Vendredi, un homme a blessé deux personnes avec un hachoir à proximité des anciens locaux de Charlie Hebdo, à Paris. Sept personnes étaient encore en garde à vue ce samedi midi, dont le principal suspect qui aurait "assumé son acte". Le point sur l’enquête.

L’attaque au hachoir survenue vendredi à proximité des anciens locaux de Charlie Hebdo, dans le 11e arrondissement de Paris, a sonné les riverains. "Ce matin, je suis traumatisé, c’est tout… Je n’arrête pas d’y penser", confie une habitante du quartier, ce samedi, à France 3 Paris IDF. "On replonge dans le passé, on replonge dans les attentats de Charlie Hebdo", déplore un autre riverain.

Le principal suspect, Hassan A., est en garde à vue, après avoir été arrêté vendredi près de la place de la Bastille.

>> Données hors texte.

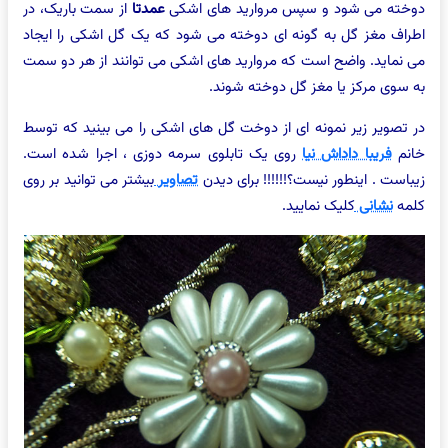
ته می شود و سپس مروارید های اشکی
عمدتا
از سمت باریک، در
اف مغز گل به گونه ای دوخته می شود که یک گل اشکی را ایجاد
نماید. واضح است که مروارید های اشکی می توانند از هر دو سمت
سوی مرکز یا مغز گل دوخته شوند.
تصویر زیر نمونه ای از دوخت گل های اشکی را می بینید که توسط
نم
فریبا داداش نیا
روی یک تابلوی سرمه دوزی ، اجرا شده است.
است . اینطور نیست؟!!!!!! برای دیدن
تصاویر
بیشتر می توانید بر روی
مه
نشانی
کلیک نمایید.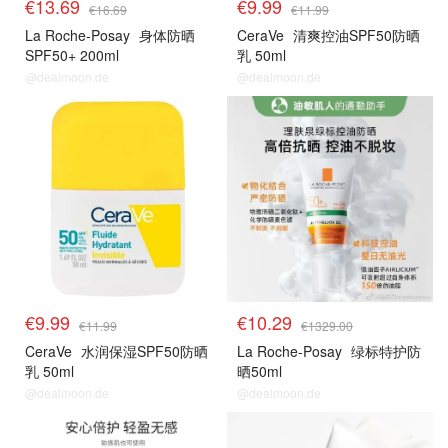
€13.69
€9.99
€16.69
€11.99
La Roche-Posay
身体防晒
CeraVe
清爽控油SPF50防晒
SPF50+ 200ml
乳 50ml
@dealmoon.de
@dealmoon.de
药妆防晒
药妆防晒
€9.99
€10.29
€11.99
€1329.00
CeraVe
水润保湿SPF50防晒
La Roche-Posay
绿标特护防
乳 50ml
晒50ml
@dealmoon.de
@dealmoon.de
药妆防晒
药妆防晒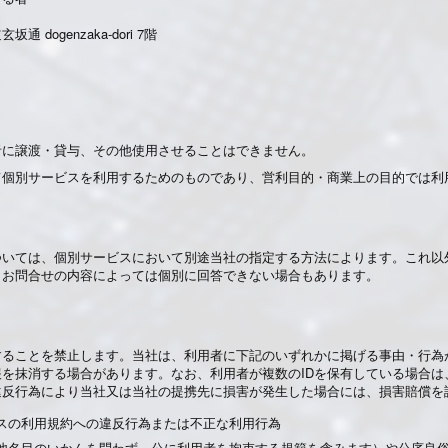
dogenzaka-dori 7階
者に譲渡・貸与、その他使用させることはできません。
て個別サービスを利用するためのものであり、営利目的・商業上の目的では利
ついては、個別サービスにおいて別途当社の指定する方法によります。これ以
・お問合せの内容によっては個別に回答できない場合もあります。
ることを禁止します。当社は、利用者に下記のいずれかに掲げる事由・行為が
報を抹消する場合があります。なお、利用者が複数のIDを保有している場合は
違反行為により当社又は当社の提携先に損害が発生した場合には、損害賠償を
ービスの利用規約への違反行為または不正な利用行為
その他名目のいかんを問わず、公に利用者を拘束する規範を含みます）や公序良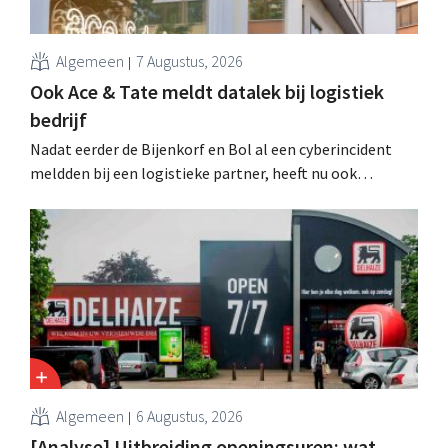
Algemeen
7 Augustus, 2026
Ook Ace & Tate meldt datalek bij logistiek
bedrijf
Nadat eerder de Bijenkorf en Bol al een cyberincident
meldden bij een logistieke partner, heeft nu ook
brillenketen Ace & Tate klanten gewaarschuwd voor een
datalek. Financiële gegevens, gebruikersnamen en
wachtwoorden zijn niet getroffen.
Algemeen
6 Augustus, 2026
[Analyse] Uitbreiding openingsuren: wat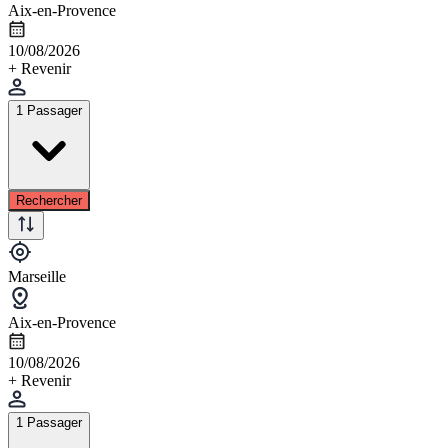
Aix-en-Provence
10/08/2026
+ Revenir
1 Passager
Rechercher
Marseille
Aix-en-Provence
10/08/2026
+ Revenir
1 Passager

Ce Pakistanais âgé de 18 ans "assume son acte", "qui était dirigé contre Charlie Hebdo", selon Franceinfo.Vendredi, des perquisitions ciblant deux domiciles présumés du suspect ont eu lieu à Pantin (Seine-Saint-Denis) et à Cergy (Val-d'Oise). Le colocataire de l’auteur présumé ainsi que cinq autres personnes de son entourage ont été interpellés, et étaient encore ce samedi midi en garde à vue.

Les victimes toujours hospitalisées

Alors que cette attaque survient en plein procès des attentats de 2015, le parquet national antiterroriste (Pnat) a ouvert une enquête pour "tentative d'assassinat en relation avec une entreprise terroriste", confiée à la brigade criminelle et à la Direction générale de la sécurité intérieure (DGSI). "Manifestement, c’est un acte de terrorisme islamiste, a indiqué de son côté le ministre de l’Intérieur Gérald Darmanin, vendredi soir sur France 2. C’est une nouvelle attaque sanglante contre notre pays, contre des journalistes."

Deux membres de l'équipe de l'agence de presse Premières Lignes ont été blessés au cours de l’attaque. Les deux victimes, âgées d’une trentaine d’années, sont hospitalisées. Elles sont sorties des soins intensifs et ont été opérées. Leurs jours ne sont pas en danger.